Directions. Report how many lines in the entries below hold the word "Stockholm". Your answer is that number alone.

(Data section begins)

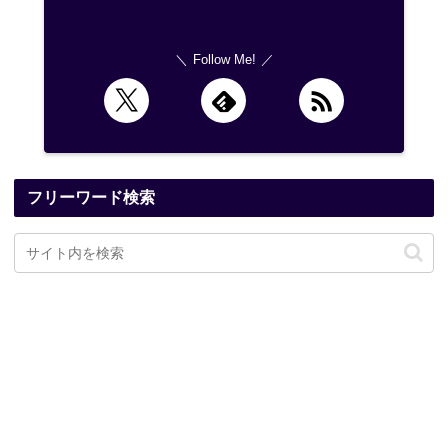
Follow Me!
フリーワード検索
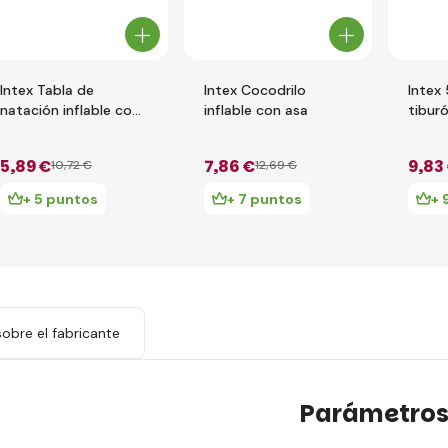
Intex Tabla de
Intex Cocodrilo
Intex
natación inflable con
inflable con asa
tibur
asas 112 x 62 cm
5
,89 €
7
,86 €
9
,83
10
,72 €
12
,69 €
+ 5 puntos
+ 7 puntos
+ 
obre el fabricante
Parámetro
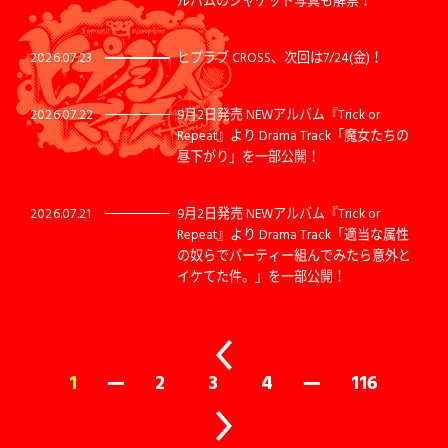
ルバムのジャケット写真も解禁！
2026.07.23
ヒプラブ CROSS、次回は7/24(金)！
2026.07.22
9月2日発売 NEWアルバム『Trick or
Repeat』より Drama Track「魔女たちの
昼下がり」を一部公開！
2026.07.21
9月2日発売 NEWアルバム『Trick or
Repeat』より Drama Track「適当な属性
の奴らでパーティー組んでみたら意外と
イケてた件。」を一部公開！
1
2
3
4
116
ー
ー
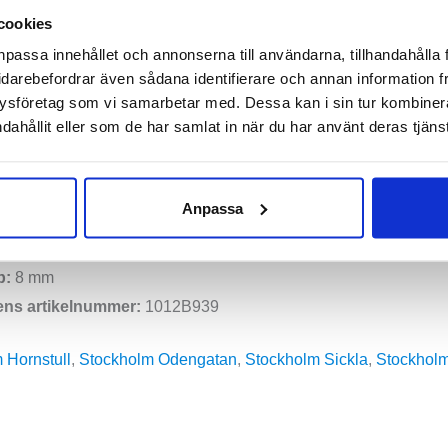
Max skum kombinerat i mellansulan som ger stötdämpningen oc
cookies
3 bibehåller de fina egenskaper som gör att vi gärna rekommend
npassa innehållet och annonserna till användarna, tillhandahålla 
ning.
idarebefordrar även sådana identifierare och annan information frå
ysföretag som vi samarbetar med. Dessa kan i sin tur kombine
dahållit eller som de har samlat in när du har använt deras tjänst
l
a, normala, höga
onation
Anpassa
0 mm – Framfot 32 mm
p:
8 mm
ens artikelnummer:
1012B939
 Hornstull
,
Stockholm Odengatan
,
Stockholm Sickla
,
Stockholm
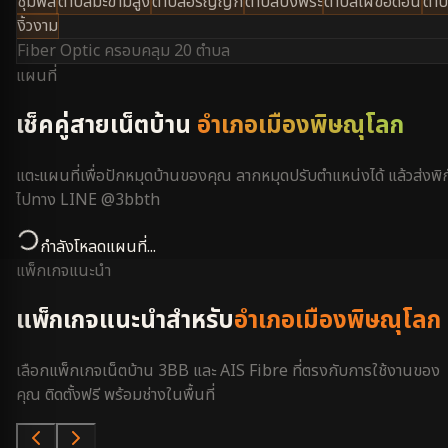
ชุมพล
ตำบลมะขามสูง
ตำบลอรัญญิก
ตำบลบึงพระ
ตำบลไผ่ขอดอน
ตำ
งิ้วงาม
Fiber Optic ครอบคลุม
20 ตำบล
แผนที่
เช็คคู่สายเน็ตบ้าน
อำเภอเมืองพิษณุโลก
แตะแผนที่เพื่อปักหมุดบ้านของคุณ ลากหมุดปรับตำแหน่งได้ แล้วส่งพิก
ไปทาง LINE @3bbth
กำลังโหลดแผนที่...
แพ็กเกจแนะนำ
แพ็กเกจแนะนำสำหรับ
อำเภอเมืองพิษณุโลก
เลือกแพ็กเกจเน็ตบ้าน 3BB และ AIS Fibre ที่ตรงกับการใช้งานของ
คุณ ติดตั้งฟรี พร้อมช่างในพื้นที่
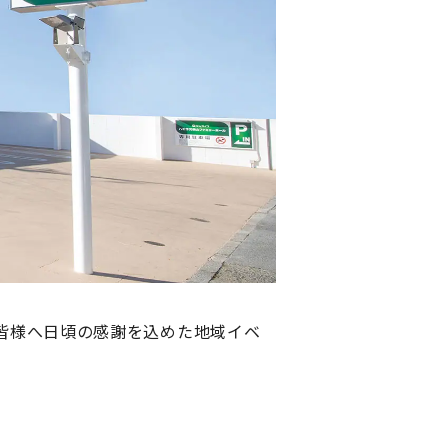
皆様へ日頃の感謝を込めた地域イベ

(Data section ends)

Finished task. 3